A solo father of three who drowned after his car went into a river on the West Coast may have been impaired by his cannabis use, a coroner has found.
Tamati James Rae died in September last year, after hitting a one-way bridge and plunging into the river on Atarua Road in the Buller District.
Mr Rae, 32, was trapped in the vehicle, and drowned as a result.
His three children were rescued from the upturned and submerged vehicle by a passer-by.
Mr Rae had left his children with family in Hokitika while he was away for the weekend. The accident happened as he was driving home to Kaikōura on the Sunday evening.
The report said Mr Rae's parents had tried to encourage him to remain with the children in Hokitika for the night, but Mr Rae indicated he needed to get home for work.
Just after 8pm on 10 September last year, Mr Rae drove into the end of the Rough River Bridge, causing the vehicle to overturn and land in the river below.
Andrew Field, who rescued the children, drove on to the bridge soon after. He noticed parts of the guard rail were missing and debris from the crash before he looked over the side of the bridge and saw Mr Rae's vehicle upside down in the river.
When he reached the vehicle he realised there were children in the back seat. He smashed a rear passenger window with a rock, and removed the children to safety before returning to try and rescue Mr Rae, but was unable to open the door to get him out.
Mr Field was commended for his bravery and quick actions, which prevented a possibly much greater tragedy, the coroner said.
The police report showed that neither the weather, road conditions nor excess speed were factors in the crash, but the initial impact area showed that Mr Rae did not correctly align the vehicle with the entry on to the bridge.
The impact caused the vehicle to spin before it crashed through a wooden barrier and teetered on the edge before it pitched forward and landed on its roof in the river 4.2 metres below.

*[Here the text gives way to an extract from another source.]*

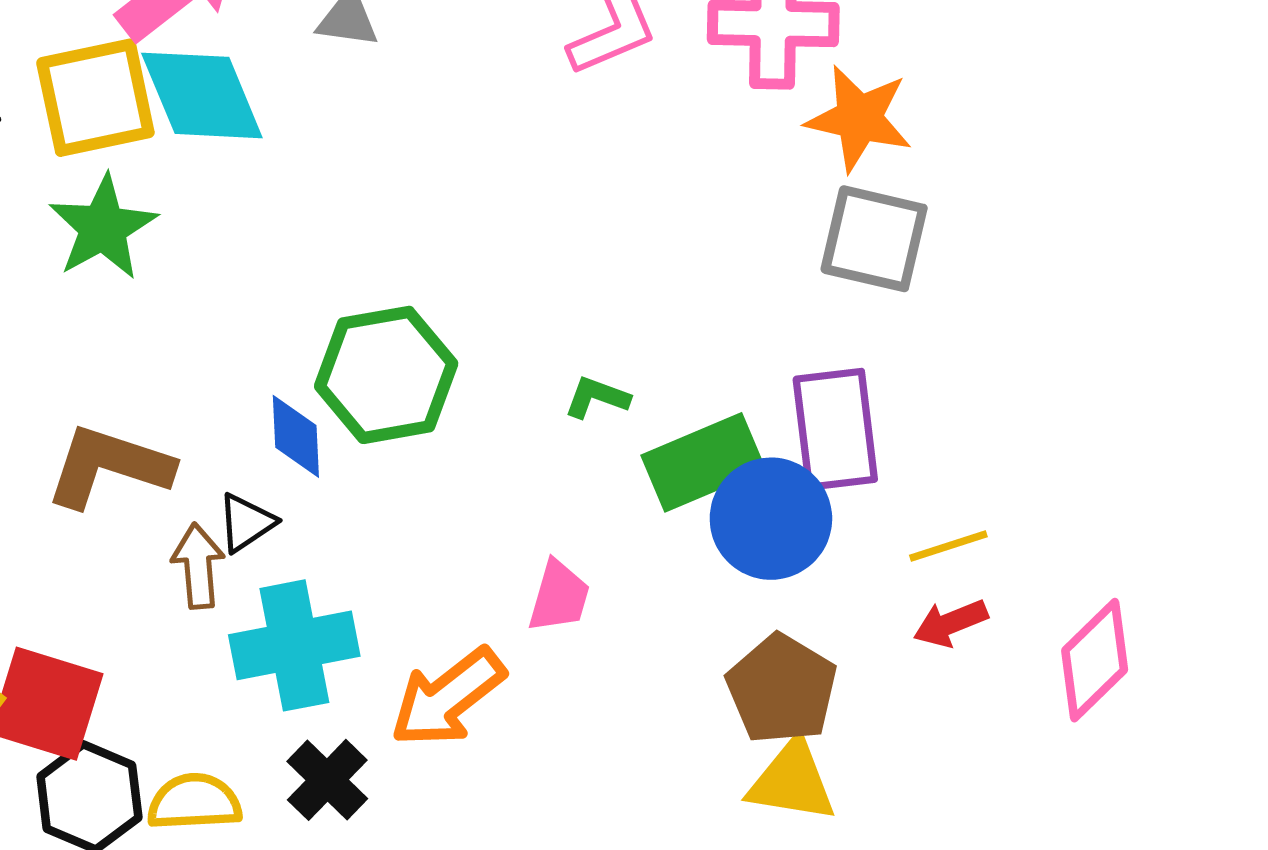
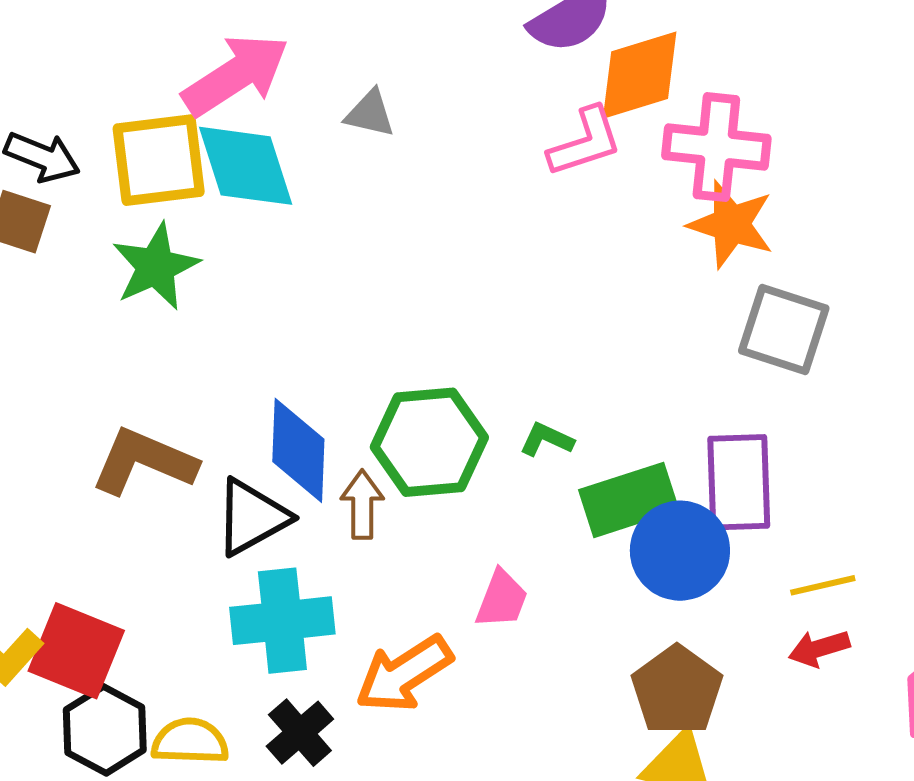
orange star: (859, 118) -> (731, 224), moved
green hexagon: (386, 375) -> (429, 442), moved
blue diamond: (296, 436) -> (298, 450), size x1.5
black triangle: (246, 523) -> (252, 517), size x1.6
brown arrow: (198, 566) -> (362, 505), moved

Toxicology tests showed Mr Rae had recently used cannabis.
The coroner's report said it was possible that as a result, Mr Rae failed to recognise the narrowing road leading onto the one-way bridge, and crashed.
The Crash Investigation Report said that an extension of metal barriers across the bridge may have made the crash survivable.

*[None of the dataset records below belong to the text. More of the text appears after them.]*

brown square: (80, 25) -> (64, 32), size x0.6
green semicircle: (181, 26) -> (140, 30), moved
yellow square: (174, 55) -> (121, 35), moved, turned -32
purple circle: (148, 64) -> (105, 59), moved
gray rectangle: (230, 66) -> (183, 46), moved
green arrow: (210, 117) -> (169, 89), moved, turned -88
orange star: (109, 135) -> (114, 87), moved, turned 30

The bridge was on the territorial boundary between the Buller and the Grey District Council, and was managed by the Grey District Council.
The council said it agreed with the coroner's findings, but installation of the specific Armco barriers was complicated by the narrow width of the bridge which was regularly used by large trucks and farm vehicles.
The transport agency is currently seeking additional national funding to enable a programme of replacement of timber bridge rails with Armco barriers throughout New Zealand.
The coroner said the circumstances in this case justified such replacements.